Required work:
Using the entries that follow, give the number of lines containing the string "Januar". Write nothing besides that number.

(Source data)
========================================================================
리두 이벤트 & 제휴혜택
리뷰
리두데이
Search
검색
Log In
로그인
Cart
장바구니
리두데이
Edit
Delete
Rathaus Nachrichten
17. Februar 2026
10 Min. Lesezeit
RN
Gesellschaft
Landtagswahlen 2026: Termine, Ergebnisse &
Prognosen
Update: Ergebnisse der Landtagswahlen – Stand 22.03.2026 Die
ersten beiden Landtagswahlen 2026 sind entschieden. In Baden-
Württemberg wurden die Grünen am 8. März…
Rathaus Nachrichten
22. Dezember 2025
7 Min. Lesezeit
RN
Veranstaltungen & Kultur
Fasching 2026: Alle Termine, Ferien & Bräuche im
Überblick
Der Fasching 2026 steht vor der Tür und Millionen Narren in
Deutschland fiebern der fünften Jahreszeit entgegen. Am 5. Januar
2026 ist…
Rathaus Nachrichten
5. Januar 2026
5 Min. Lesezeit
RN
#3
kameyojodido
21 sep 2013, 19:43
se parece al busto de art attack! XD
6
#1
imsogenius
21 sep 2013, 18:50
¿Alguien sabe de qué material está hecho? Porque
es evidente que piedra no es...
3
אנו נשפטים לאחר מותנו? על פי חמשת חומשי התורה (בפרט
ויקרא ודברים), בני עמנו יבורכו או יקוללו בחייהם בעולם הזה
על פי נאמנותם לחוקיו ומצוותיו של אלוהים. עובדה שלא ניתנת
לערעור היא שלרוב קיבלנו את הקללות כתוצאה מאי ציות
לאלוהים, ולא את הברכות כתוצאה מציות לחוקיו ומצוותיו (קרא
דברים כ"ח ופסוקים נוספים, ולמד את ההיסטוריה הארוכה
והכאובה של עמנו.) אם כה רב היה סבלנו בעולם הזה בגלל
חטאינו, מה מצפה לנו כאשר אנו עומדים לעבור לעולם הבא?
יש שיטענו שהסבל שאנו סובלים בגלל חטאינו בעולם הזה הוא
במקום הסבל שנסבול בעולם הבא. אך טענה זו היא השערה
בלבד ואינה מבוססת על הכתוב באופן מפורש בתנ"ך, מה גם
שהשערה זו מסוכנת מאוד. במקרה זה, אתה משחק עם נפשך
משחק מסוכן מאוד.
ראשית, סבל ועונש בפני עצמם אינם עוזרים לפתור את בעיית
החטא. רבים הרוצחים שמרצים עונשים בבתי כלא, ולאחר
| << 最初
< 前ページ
========================================================================
Worked solution:
2